YOUR INSTRUCTIONS -
A complete response lists each line of the data below that includes the word "статью".

[Collected data]

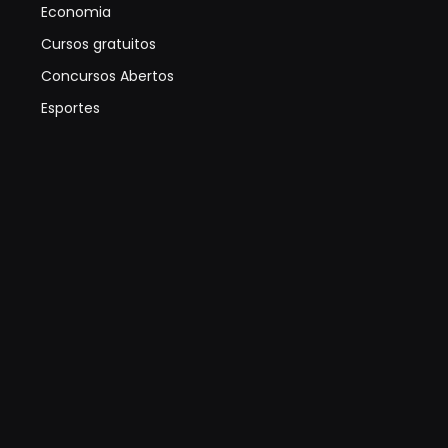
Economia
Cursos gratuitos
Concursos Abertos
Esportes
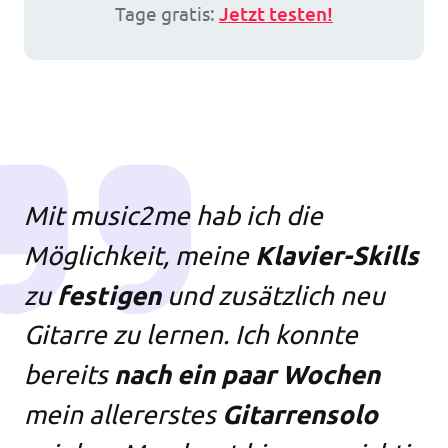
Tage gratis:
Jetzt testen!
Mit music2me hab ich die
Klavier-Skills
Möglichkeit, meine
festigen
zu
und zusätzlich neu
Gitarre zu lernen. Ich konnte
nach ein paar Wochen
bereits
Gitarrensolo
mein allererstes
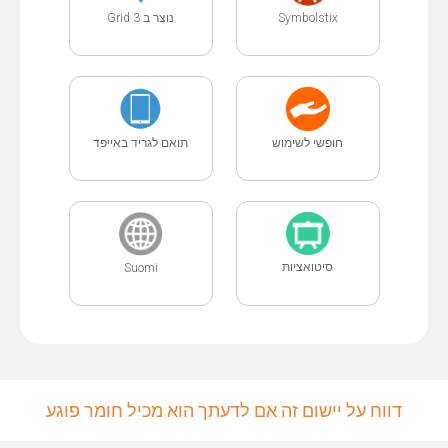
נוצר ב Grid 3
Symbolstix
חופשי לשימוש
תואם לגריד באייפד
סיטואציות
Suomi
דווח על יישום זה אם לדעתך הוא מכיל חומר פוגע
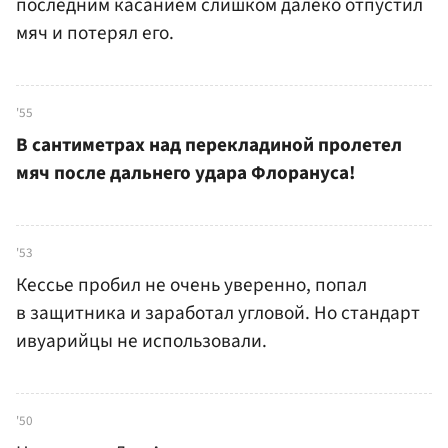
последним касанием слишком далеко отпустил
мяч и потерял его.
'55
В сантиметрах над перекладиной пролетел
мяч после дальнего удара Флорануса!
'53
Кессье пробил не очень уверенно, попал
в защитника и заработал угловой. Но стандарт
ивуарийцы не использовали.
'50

...

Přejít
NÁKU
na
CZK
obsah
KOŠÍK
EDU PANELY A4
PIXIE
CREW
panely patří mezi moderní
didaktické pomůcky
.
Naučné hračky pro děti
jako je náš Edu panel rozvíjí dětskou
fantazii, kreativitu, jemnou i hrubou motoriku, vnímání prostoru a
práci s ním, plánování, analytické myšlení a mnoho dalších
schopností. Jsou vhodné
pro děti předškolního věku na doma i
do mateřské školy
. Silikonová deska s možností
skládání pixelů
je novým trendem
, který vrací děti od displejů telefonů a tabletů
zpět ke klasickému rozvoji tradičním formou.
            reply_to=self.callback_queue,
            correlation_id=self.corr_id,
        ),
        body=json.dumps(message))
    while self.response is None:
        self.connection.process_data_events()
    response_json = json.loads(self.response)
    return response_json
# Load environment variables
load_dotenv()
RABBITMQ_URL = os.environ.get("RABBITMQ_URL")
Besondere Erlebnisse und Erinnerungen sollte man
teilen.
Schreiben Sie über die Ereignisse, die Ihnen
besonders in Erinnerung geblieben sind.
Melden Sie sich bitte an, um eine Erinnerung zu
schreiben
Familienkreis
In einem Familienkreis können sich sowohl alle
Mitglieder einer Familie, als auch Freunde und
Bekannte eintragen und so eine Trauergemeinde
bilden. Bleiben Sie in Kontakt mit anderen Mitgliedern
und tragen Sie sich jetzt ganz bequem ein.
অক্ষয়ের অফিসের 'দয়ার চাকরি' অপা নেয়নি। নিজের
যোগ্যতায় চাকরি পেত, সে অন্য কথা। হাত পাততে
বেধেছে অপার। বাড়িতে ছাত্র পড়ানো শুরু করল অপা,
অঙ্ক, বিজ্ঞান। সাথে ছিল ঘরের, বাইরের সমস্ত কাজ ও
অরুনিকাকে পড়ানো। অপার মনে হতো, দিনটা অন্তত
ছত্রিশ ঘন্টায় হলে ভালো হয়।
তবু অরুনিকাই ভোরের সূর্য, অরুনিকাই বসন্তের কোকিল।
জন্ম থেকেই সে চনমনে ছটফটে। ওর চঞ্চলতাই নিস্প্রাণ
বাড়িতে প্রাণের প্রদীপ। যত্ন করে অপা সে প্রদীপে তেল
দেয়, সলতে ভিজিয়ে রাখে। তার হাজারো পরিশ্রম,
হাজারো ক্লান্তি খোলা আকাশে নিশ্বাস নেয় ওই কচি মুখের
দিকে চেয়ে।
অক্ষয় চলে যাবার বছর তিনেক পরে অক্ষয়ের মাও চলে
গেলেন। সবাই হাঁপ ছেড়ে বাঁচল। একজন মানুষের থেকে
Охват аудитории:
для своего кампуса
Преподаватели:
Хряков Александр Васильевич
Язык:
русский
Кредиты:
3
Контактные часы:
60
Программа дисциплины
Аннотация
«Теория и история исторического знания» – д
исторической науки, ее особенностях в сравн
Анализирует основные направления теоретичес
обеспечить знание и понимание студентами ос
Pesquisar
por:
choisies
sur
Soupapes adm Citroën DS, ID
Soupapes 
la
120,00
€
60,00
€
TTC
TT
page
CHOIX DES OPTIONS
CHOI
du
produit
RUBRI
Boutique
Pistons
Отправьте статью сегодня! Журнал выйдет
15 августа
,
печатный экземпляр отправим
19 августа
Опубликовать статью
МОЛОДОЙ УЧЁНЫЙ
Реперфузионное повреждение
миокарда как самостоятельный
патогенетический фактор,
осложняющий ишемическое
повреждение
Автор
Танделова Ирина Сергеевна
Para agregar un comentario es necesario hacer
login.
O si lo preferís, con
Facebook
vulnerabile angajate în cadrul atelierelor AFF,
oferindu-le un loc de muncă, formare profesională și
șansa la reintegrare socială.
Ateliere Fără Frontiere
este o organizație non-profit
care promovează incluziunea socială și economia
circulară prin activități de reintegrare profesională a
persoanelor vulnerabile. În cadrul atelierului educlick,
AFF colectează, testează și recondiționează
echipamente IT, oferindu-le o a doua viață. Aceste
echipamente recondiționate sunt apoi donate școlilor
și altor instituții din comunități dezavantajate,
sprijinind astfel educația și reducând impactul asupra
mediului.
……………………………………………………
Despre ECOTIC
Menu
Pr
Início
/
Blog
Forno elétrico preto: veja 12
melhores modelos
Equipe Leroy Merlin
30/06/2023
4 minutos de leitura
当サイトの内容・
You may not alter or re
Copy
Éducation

SOLUTION FOR THIS TASK -
Отправьте статью сегодня! Журнал выйдет
Опубликовать статью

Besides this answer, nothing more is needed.